Chamava-se
Almira e engordara demais. Alice era a sua maior amiga. Pelo menos
era o que dizia a todos com aflição, querendo compensar com a
própria veemência a falta de amizade que a outra lhe dedicava.
Alice
era pensativa e sorria sem ouvi-la, continuando a batera máquina.
À
medida que a amizade de Alice não existia, a amizade de Almira mais
crescia.
Alice
era de rosto oval e aveludado. O nariz de Almira brilhava sempre.
Havia no rosto de Almira uma avidez que nunca lhe ocorrera disfarçar:
a mesma que tinha por comida, seu contato mais direto com o mundo.
Por
que Alice tolerava Almira, ninguém entendia. Ambas eram datilógrafas
e colegas, o que não explicava. Ambas lanchavam juntas, o que não
explicava. Saíam do escritório à mesma hora e esperavam condução
na mesma fila. Almira sempre pajeando Alice. Esta, distante e
sonhadora, deixando-se adorar. Alice era pequena e delicada. Almira
tinha o rosto muito largo, amarelado e brilhante: com ela o batom não
durava nos lábios, ela era das que comem o batom sem querer. Gostei
tanto do programa da Rádio Ministério da Educação, dizia Almira
procurando de algum modo agradar. Mas Alice recebia tudo como se lhe
fosse devido, inclusive a ópera do Ministério da Educação. Só a
natureza de Almira era delicada. Com todo aquele corpanzil, podia
perder uma noite de sono por ter dito uma palavra menos bem dita. E
um pedaço de chocolate podia de repente ficar-lhe amargo na boca ao
pensamento de que fora injusta.

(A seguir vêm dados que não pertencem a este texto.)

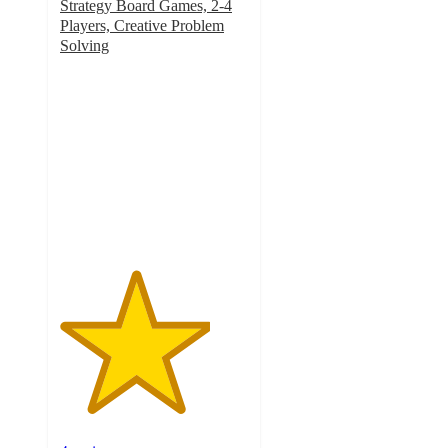
Strategy Board Games, 2-4
Players, Creative Problem
Solving
4
out
of
5
stars
with
4
ratings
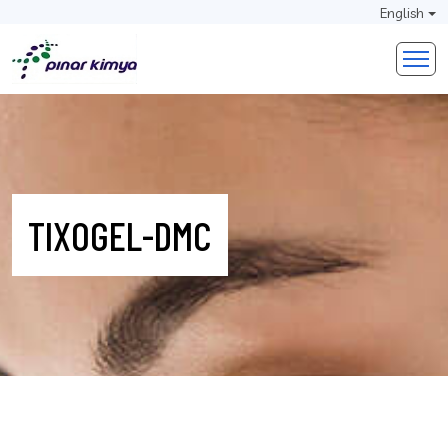
English
TIXOGEL-DMC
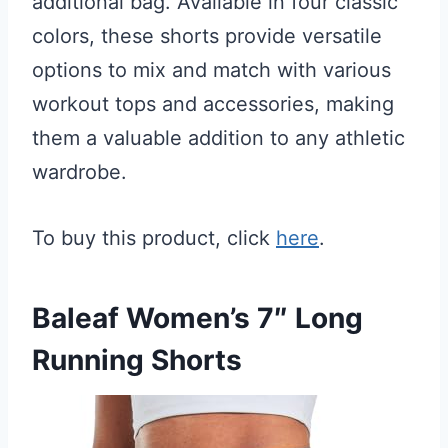
additional bag. Available in four classic
colors, these shorts provide versatile
options to mix and match with various
workout tops and accessories, making
them a valuable addition to any athletic
wardrobe.
To buy this product, click
here
.
Baleaf Women’s 7″ Long
Running Shorts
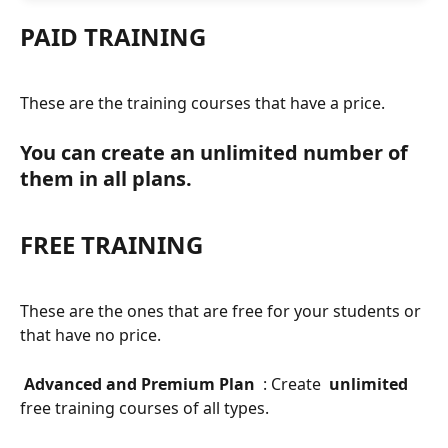
PAID TRAINING
These are the training courses that have a price.
You can create an unlimited number of 
them in all plans.
FREE TRAINING
These are the ones that are free for your students or 
that have no price.
 Advanced and Premium Plan 
 : Create 
 unlimited 
free training courses of all types.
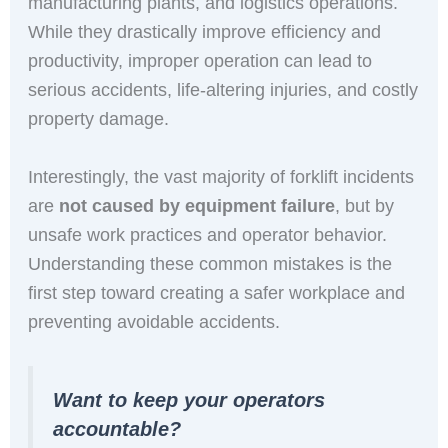
manufacturing plants, and logistics operations.
While they drastically improve efficiency and
productivity, improper operation can lead to
serious accidents, life-altering injuries, and costly
property damage.
Interestingly, the vast majority of forklift incidents
are
not caused by equipment failure
, but by
unsafe work practices and operator behavior.
Understanding these common mistakes is the
first step toward creating a safer workplace and
preventing avoidable accidents.
Want to keep your operators
accountable?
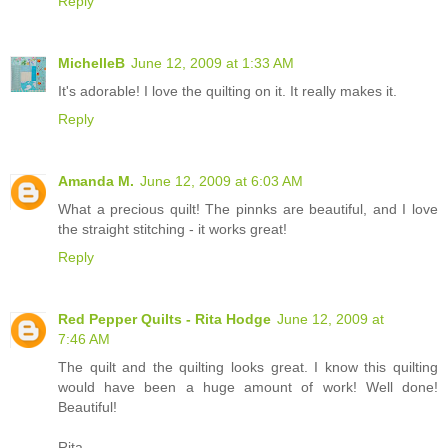
Reply
MichelleB
June 12, 2009 at 1:33 AM
It's adorable! I love the quilting on it. It really makes it.
Reply
Amanda M.
June 12, 2009 at 6:03 AM
What a precious quilt! The pinnks are beautiful, and I love
the straight stitching - it works great!
Reply
Red Pepper Quilts - Rita Hodge
June 12, 2009 at
7:46 AM
The quilt and the quilting looks great. I know this quilting
would have been a huge amount of work! Well done!
Beautiful!
Rita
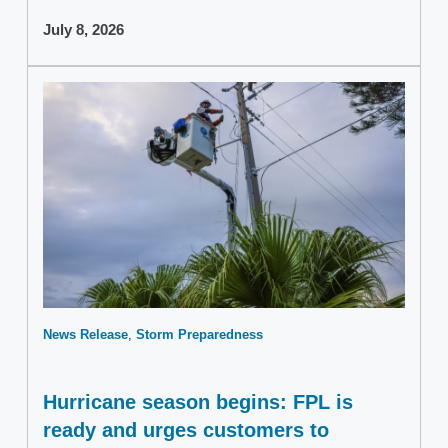
July 8, 2026
News Release
Storm Preparedness
Hurricane season begins: FPL is
ready and urges customers to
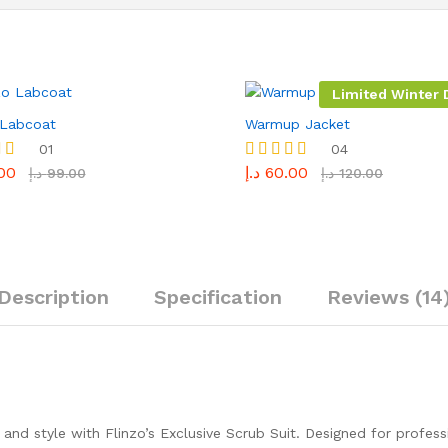
Limited Winter D
 Labcoat
Warmup Jacket
01
04
00
د.إ
60.00
Rated
د.إ
99.00
د.إ
120.00
5.00
5
out of 5
Description
Specification
Reviews (14
nd style with Flinzo’s Exclusive Scrub Suit. Designed for profes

O que nunca lhe faltava era chocolate
na bolsa, e sustos pelo que pudesse ter feito. Não por bondade. Eram
talvez nervos frouxos num corpo frouxo.
Na
manhã do dia em que aconteceu, Almira saiu para o trabalho correndo,
ainda mastigando um pedaço de pão. Quando chegou ao escritório,
olhou para a mesa de Alice e não a viu. Uma hora depois esta
aparecia de olhos vermelhos. Não quis explicar nem respondeu às
perguntas nervosas de Almira. Almira quase chorava sobre a máquina.
Afinal, na hora do almoço, implorou a Alice que aceitasse almoçarem
juntas, ela pagaria.
Foi
exatamente durante o almoço que se deu o fato. Almira continuava a
querer saber por que Alice viera atrasada e de olhos vermelhos.
Abatida, Alice mal respondia. Almira comia com avidez e insistia com
os olhos cheios de lágrimas.
— Sua
gorda! disse Alice de repente, branca de raiva. Você não pode me
deixar em paz?!
Almira
engasgou-se com a comida, quis falar, começou a gaguejar. Dos lábios
macios de Alice haviam saído palavras que não conseguiam descer com
a comida pela garganta de Almira G. de Almeida.
— Você
é uma chata e uma intrometida, rebentou de novo Alice. Quer saber o
que houve, não é? Pois vou lhe contar, sua chata: é que Zequinha
foi embora para Porto Alegre e não vai mais voltar! Agora está
contente, sua gorda?
Na
verdade Almira parecia ter engordado mais nos últimos momentos, e
com comida ainda parada na boca. Foi então que Almira começou a
despertar. E, como se fosse uma magra, pegou o garfo e enfiou-o no
pescoço de Alice. O restaurante, ao que se disse no jornal,
levantou-se como uma só pessoa. Mas a gorda, mesmo depois de feito o
gesto, continuou sentada olhando para o chão, sem ao menos olhar o
sangue da outra.
Alice
foi ao Pronto-Socorro, de onde saiu com curativos e os olhos ainda
arregalados de espanto. Almira foi presa em flagrante. Algumas
pessoas observadoras disseram que naquela amizade bem que havia
dente-de-coelho. Outras, amigas da família, contaram que a avó de
Almira, dona Altamiranda, fora mulher muito esquisita. Ninguém se
lembrou de que os elefantes, de acordo com os estudiosos do assunto,
são criaturas extremamente sensíveis, mesmo nas grossas patas.
Na
prisão Almira comportou-se com docilidade e alegria, talvez
melancólica, mas alegria mesmo. Fazia graças para as companheiras.
Finalmente tinha companheiras. Ficou encarregada da roupa suja, e
dava-se muito bem com as guardiãs, que vez por outra lhe arranjavam
uma barra de chocolate. Exatamente como para um elefante no circo.